Volkswagen had already said that it would set aside $7.3 billion to cover the cost of bringing as many as 11 million affected vehicles into compliance with emissions standards.
“But that will not be enough,” Matthias Mueller, Volkswagen’s chief executive, told workers Tuesday at the company’s main factory in Wolfsburg, Germany.
Mueller said it was impossible to calculate the cost from penalties that Volkswagen was likely to face from governments, including that of the United States, or from lawsuits that are proliferating from unhappy customers and shareholders. For now, the company will delay or cancel new projects that are not considered essential, he said, according to a text of his remarks.
Mueller, who was appointed chief executive last month after his predecessor, Martin Winterkorn, resigned, also did not rule out job cuts stemming from the damage that Volkswagen has suffered financially and to its reputation after revelations that 11 million diesel cars, most in Europe and the United States, had software intended to fool emissions tests.
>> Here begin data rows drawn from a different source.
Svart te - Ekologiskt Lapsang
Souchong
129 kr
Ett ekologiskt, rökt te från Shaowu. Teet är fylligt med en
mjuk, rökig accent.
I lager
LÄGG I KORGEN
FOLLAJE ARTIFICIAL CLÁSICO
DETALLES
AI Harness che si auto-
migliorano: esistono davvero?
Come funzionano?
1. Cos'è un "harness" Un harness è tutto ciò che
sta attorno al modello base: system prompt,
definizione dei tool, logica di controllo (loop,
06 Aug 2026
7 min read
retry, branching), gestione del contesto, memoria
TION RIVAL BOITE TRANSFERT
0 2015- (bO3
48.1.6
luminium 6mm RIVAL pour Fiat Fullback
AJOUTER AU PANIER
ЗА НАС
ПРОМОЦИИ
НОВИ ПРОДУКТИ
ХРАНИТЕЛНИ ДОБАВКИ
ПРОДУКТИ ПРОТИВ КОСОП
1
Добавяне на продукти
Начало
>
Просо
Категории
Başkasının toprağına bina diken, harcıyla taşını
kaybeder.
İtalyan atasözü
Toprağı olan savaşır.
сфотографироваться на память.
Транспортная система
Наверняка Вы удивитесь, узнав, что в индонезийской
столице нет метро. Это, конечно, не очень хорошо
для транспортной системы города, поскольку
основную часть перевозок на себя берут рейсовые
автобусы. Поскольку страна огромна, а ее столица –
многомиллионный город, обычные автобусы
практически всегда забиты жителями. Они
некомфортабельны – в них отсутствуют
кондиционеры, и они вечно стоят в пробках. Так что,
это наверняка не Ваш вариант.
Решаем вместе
The company will do everything it can to preserve jobs, Mueller said, but he added: “All of this will not be painless.”
Mueller said a substantial number of high-ranking managers had been suspended in connection with what he promised would be a ruthless inquiry into who was responsible for the scandal.
He did not give the names of those executives suspended, but three of them — whose suspensions had been previously disclosed — are people associated with the development and deployment of the engines with the software.
Meanwhile, the House Energy and Commerce Committee will hold a hearing Thursday in Washington, seeking further details on how and why the German-based automaker cheated on U.S. and California emissions tests.